Lower growth, higher expenses could lead to downward pressure on India rating: Moody's
Moody's have said that India could risk a downgrade if it's medium term growth rate does not exceed the global emerging market average.
Moody's have said that India could risk a downgrade if it's medium term growth rate does not exceed the global emerging market average. It is of the view that lower growth for a number of years would make it difficult for government's to sustain debt burden
The rating company also said that pile up of long term expenditure without compensatory revenue measures could also one of the factors to impact India's ratings.
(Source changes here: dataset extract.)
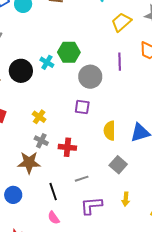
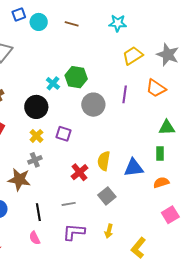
black circle: (21, 71) -> (36, 107), moved
purple square: (82, 107) -> (64, 134), moved
gray cross: (41, 141) -> (35, 160), turned 32
red cross: (67, 147) -> (79, 172), moved, turned 36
Moody expects a growth upturn but India to take modest fiscal consolidation measures. "This expectation would be derailed if policy remained expansionary during the recovery, or created long-term liabilities beyond what can be expected as part of pre-election populism," said the rating company.
Among other factors that could affect India's rating is quality of banks assets. "Greater than anticipated stress in the banking sector would also exert downward pressure on the government's rating," it said.
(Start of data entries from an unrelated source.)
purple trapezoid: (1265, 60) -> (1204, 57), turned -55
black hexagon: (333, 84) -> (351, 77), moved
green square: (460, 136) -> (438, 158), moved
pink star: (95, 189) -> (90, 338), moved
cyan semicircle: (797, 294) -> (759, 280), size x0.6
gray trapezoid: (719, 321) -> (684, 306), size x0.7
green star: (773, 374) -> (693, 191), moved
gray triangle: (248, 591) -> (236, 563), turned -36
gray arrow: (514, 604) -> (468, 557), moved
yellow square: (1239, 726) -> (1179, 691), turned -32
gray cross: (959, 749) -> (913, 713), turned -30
Moody's has said that banking system stress would also hurt growth, as well as savings intermediation since about half of all household financial assets are held by the banking system.
In its report Moody's have also said that government's rating is constrained due to weak financial position, weak social and physical infrastructure and policy inaction. "Efforts to address these constraints along with evidence that these efforts are both effective and will be sustained could lead to upward rating momentum," it said in its report.